Lines from the start of the data through the line containing "This screenshot has width=1440, height=2498." must be given again exactly. Leave the others out.
++++ INPUT DATA
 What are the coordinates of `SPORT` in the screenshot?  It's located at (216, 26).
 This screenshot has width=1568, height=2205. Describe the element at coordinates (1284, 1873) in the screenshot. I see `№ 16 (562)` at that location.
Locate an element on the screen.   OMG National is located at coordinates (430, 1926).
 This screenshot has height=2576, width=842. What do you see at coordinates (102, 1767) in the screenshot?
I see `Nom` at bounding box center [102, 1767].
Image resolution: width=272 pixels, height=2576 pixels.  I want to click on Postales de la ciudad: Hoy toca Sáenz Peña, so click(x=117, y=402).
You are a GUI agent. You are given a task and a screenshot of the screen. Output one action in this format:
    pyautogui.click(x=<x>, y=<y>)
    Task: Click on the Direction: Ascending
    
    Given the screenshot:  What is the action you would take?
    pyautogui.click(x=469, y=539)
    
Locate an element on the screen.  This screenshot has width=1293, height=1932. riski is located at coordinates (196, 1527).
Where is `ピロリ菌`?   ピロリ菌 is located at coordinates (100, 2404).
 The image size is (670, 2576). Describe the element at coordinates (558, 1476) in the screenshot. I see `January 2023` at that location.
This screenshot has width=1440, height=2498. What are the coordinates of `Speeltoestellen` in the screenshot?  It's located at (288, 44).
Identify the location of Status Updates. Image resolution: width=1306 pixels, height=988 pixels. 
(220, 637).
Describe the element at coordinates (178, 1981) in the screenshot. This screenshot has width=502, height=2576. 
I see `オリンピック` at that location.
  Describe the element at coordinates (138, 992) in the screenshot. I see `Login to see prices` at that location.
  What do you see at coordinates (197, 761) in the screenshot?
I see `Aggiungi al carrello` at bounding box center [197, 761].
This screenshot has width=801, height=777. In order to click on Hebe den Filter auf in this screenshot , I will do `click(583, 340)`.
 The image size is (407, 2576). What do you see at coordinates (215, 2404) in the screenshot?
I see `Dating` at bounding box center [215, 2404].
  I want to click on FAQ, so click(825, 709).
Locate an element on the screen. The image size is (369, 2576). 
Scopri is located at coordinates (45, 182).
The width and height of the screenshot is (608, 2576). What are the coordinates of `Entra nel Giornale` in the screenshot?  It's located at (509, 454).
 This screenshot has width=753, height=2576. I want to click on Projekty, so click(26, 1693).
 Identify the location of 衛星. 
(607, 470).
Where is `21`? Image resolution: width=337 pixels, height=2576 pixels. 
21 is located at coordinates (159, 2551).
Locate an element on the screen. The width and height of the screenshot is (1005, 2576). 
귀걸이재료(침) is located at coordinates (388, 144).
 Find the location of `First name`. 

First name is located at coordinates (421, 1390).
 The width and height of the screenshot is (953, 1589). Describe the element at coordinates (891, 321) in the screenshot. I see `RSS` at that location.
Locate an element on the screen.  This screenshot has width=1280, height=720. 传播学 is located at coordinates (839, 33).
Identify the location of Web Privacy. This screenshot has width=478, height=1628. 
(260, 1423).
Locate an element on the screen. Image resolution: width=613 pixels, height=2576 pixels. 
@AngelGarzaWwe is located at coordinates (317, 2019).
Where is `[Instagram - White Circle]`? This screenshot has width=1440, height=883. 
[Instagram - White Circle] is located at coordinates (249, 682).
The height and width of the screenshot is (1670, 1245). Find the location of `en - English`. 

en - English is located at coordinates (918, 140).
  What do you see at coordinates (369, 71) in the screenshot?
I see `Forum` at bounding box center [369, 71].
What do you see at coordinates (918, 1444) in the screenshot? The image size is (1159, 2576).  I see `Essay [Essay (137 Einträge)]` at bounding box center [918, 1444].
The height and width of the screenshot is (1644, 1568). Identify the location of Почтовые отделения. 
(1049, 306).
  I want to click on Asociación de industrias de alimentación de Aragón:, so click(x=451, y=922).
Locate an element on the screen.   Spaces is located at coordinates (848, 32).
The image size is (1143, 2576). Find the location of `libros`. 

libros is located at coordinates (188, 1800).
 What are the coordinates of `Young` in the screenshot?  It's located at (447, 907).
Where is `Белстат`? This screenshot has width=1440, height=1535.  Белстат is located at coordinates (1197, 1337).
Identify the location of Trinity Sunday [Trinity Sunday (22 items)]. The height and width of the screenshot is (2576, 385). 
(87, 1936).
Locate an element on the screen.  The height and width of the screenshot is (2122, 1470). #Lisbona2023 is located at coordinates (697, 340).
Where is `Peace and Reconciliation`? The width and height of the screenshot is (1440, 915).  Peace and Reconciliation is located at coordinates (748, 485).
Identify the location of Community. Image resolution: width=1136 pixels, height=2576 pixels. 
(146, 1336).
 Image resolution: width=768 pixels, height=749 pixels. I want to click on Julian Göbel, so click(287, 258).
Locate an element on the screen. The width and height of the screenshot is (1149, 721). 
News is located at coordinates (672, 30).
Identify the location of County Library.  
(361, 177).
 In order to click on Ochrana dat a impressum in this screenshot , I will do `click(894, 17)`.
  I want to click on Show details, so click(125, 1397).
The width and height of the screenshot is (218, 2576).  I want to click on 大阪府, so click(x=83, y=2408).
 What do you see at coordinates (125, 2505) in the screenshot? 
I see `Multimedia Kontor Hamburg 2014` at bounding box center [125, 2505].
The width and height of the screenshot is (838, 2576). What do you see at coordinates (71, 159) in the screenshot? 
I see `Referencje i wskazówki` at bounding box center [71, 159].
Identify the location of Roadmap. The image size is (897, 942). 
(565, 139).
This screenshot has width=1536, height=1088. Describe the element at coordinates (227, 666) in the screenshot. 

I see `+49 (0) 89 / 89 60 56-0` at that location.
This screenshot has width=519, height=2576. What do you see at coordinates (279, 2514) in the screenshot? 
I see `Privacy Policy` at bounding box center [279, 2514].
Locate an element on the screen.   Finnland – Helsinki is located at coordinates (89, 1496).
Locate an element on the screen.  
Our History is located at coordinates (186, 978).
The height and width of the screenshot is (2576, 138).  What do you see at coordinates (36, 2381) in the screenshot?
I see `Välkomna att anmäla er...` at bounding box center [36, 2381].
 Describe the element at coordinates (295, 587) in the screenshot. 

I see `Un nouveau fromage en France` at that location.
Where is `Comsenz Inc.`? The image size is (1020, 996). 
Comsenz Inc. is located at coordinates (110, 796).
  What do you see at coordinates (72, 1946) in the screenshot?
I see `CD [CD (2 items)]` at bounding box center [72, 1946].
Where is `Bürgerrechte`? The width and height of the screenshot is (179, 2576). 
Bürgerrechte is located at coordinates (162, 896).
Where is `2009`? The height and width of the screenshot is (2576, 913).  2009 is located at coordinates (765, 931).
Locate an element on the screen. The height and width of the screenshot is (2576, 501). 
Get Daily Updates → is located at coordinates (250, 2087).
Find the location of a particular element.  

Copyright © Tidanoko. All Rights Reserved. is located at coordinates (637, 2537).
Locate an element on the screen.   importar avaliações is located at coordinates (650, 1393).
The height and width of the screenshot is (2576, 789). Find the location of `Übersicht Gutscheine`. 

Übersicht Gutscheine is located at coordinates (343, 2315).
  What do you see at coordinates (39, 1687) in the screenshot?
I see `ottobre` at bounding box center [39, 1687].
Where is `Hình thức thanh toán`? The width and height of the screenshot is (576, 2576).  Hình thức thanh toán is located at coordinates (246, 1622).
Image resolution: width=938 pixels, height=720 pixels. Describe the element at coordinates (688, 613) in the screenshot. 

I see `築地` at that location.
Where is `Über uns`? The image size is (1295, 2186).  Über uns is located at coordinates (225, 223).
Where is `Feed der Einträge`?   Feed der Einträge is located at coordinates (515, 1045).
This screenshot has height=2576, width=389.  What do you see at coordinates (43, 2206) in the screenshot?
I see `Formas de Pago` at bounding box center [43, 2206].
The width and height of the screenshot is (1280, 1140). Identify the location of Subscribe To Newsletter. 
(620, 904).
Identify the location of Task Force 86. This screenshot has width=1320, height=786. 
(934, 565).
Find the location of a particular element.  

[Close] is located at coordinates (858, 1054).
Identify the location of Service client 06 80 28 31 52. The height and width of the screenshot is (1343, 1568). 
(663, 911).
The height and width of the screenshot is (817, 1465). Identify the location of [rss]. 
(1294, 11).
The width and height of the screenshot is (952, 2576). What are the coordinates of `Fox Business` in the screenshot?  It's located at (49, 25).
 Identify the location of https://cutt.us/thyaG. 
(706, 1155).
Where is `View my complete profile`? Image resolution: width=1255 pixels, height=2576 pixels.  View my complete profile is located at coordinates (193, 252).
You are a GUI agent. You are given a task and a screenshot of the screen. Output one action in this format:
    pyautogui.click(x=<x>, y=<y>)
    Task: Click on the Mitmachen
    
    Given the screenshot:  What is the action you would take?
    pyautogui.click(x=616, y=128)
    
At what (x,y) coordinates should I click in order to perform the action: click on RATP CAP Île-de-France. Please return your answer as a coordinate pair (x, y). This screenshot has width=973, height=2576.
++++++++
- _FINISHED EXERCISE_:
 What are the coordinates of `SPORT` in the screenshot?  It's located at (216, 26).
 This screenshot has width=1568, height=2205. Describe the element at coordinates (1284, 1873) in the screenshot. I see `№ 16 (562)` at that location.
Locate an element on the screen.   OMG National is located at coordinates (430, 1926).
 This screenshot has height=2576, width=842. What do you see at coordinates (102, 1767) in the screenshot?
I see `Nom` at bounding box center [102, 1767].
Image resolution: width=272 pixels, height=2576 pixels.  I want to click on Postales de la ciudad: Hoy toca Sáenz Peña, so click(x=117, y=402).
You are a GUI agent. You are given a task and a screenshot of the screen. Output one action in this format:
    pyautogui.click(x=<x>, y=<y>)
    Task: Click on the Direction: Ascending
    
    Given the screenshot:  What is the action you would take?
    pyautogui.click(x=469, y=539)
    
Locate an element on the screen.  This screenshot has width=1293, height=1932. riski is located at coordinates (196, 1527).
Where is `ピロリ菌`?   ピロリ菌 is located at coordinates (100, 2404).
 The image size is (670, 2576). Describe the element at coordinates (558, 1476) in the screenshot. I see `January 2023` at that location.
This screenshot has width=1440, height=2498. What are the coordinates of `Speeltoestellen` in the screenshot?  It's located at (288, 44).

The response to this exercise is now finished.